Perturbation of the living environment of the coccolithophores (single-celled photosynthetic Haptophyta microalgae with the ability to biomineralise calcite intracellularly) has proven to significantly impact cellular growth rates and the geochemistry of the coccoliths in a wide range of isotopic and elementary systems (Bolton and Stoll, 2013; Candelier et al., 2013; Hermoso, 2015, 2016; Hermoso et al., 2015, 2016a, b, 2017; Holtz et al., 2015; Katz et al., 2017; McClelland et al., 2017; Rickaby et al., 2016; Stevenson et al., 2014; Tremblin et al., 2016). Thus, our working hypothesis is that salinity changes will impact the physiology of coccolithophore cells, and as such, the expression of the vital effects should be taken into account when applying isotopic proxies from coccolith-bearing sequences in the geological archive. To this aim, we cultured four strains of coccolithophore species in artificial media with salinities from 29 to 39, and monitored cellular growth rates and cell sizes, and measured the isotopic composition (δ18O and δ13C) of the coccoliths.
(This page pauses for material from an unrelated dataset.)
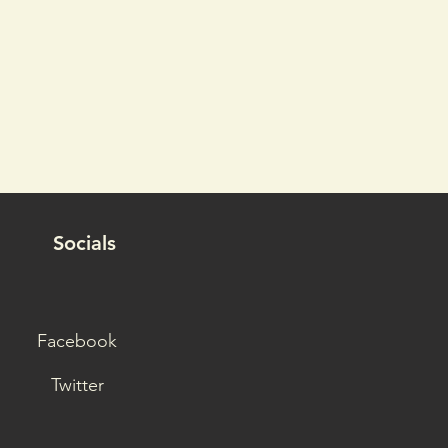
Socials
Facebook
Twitter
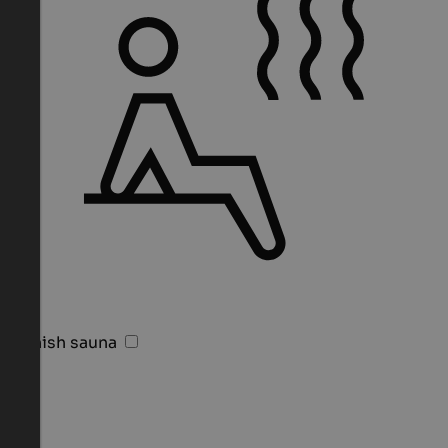
Finnish sauna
2.1 Preparation of the culture media
We opted to conduct our cultures in artificial seawater, as diluting natural seawater would have led to covariations between salinity and δ 18Osw. We thus maintained all ion ratios constant to better mimic natural environmental changes (Kirst, 1990). In total, we prepared two batches of 50 L each at salinity S=39 (hereafter, Sal39) by adding salts to de-ionised water following the ESAW recipe (Keller et al., 1987), and subsequently prepared the lower salinity batches with by re-diluting volumetrically the Sal39 batch with de-ionised water. We checked the salinity of each of the Sal29 to Sal39 batch by measuring the conductimetry of the media at room temperature. We used a TetraCon® 325 conductimetry cell calibrated with 0.01 M KCl solution with a value of 1413 µS cm−1 at 25 ∘C. The correlation line linking conductimetry and salinity exhibited a root-square coefficient (r2) of 0.99 indicating the good yield and accuracy of the targeted salinities. Therefore, in the following account, we will express the salinities of our batches by the target values, as they depart from less than 0.5 ‰ with respect to the actual measurements.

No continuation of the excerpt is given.